Medicaid Reimbursement Rate Has Direct Impact on Cancer Screening Rates

Rosemary Frei, MSc

October 2014, Vol 5 , No 8 - Economics of Cancer Care


Although increasing the reimbursement rate for cancer screening tests does not consistently improve the likelihood of Medicaid beneficiaries being screened for cancer, raising the rate of reimbursement for office visits does consistently increase the likelihood that they will be screened for cancer, including breast or prostate cancer, according to results of a new analysis of Medicaid claims and enrollment data (Halpern MT, et al. Cancer. 2014 Aug 25. Epub ahead of print).

In this analysis, a 20% increase in office visit reimbursement was associated with increases in the likelihood of Medicaid beneficiaries being screened for cancer, ranging from a 2.2% increase for mammography to an 8.7% increase for fecal occult blood testing (FOBT).

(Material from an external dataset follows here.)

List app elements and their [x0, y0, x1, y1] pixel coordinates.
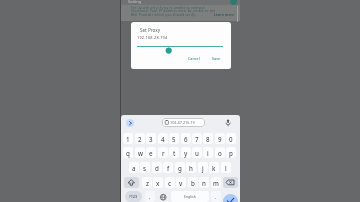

“Our study confirmed what other studies have shown in other areas of medicine: that the office visit is really the key step for Medicaid enrollees, especially, I believe…the primary care provider office visit, because this is the gatekeeper for other services,” lead investigator Michael T. Halpern, MD, PhD, MPH, Health Services Research, RTI International, Washington, DC, told Value-Based Cancer Care.

“By increasing reimbursement, that presumably would lead to either more physicians participating in the program, or physicians who are already participating being able to accept more Medicaid beneficiaries, and through that improve access to care and overall health outcomes for this underserved population,” Dr Halpern said.

Study Details
The investigators used 2007 Medicaid data for individuals (aged 21-64 years) who had been enrolled in a fee-for-service Medicaid plan for at least 4 months. People who lived in Arizona, New Mexico, Nevada, and Maine were excluded from the analysis because of lack of availability or access to complete data.

In 2007, within the age- and sex-appropriate samples, only 26% of patients received a Pap test; 20% received film or digital mammography; 6% received a colonoscopy; and only 4% received an FOBT. The national Medicaid median screening test reimbursement rate was lowest for a Pap test ($24); the others ranged from $30.51 for a facility film mammography to $270.94 for a colonoscopy.

When the Medicaid reimbursement rate was increased by 20% of the national median reimbursement for that screening test/office visit, the odds ratios for receiving a colonoscopy increased by 1.6%, and the likelihood of receiving a Pap smear was reduced by 0.8%.

The odds of receiving mammography increased under all reimbursement arrangements, except for film mammography at facilities, which showed a 5.4% decrease in the odds of receiving a mammography.

Not having financial asset tests for Medicaid eligibility was generally associated with an increased likelihood of receiving cancer screening tests, whereas requiring office visit copayments was generally associated with a decreased likelihood.

Increased reimbursement for office visits was consistently associated with an increased likelihood of screening for all the tests examined. A 20% increase in office visit reimbursement was associated with increased likelihood of receiving all 4 screening modalities—8.7% for FOBT, 6.9% for colonoscopy, 2.3% for Pap test, and 2.2% for mammography.